■ **WORK TO COMPLETE**
Please give back the listing exactly, without any of its pictures.

· · · · ·

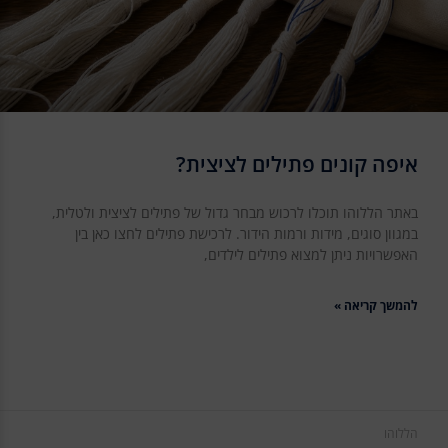
איפה קונים פתילים לציצית?
באתר הללוהו תוכלו לרכוש מבחר גדול של פתילים לציצית ולטלית,
במגוון סוגים, מידות ורמות הידור. לרכישת פתילים לחצו כאן בין
האפשרויות ניתן למצוא פתילים לילדים,
להמשך קריאה »
הללוהו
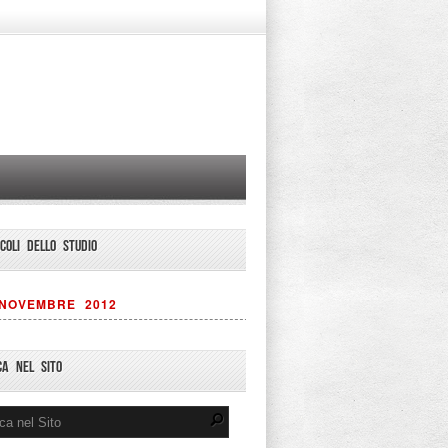
ICOLI DELLO STUDIO
NOVEMBRE 2012
CA NEL SITO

· · · · ·

■ **TASK ANSWER**
איפה קונים פתילים לציצית?
באתר הללוהו תוכלו לרכוש מבחר גדול של פתילים לציצית ולטלית,
במגוון סוגים, מידות ורמות הידור. לרכישת פתילים לחצו כאן בין
האפשרויות ניתן למצוא פתילים לילדים,
להמשך קריאה »
הללוהו
ICOLI DELLO STUDIO
NOVEMBRE 2012
CA NEL SITO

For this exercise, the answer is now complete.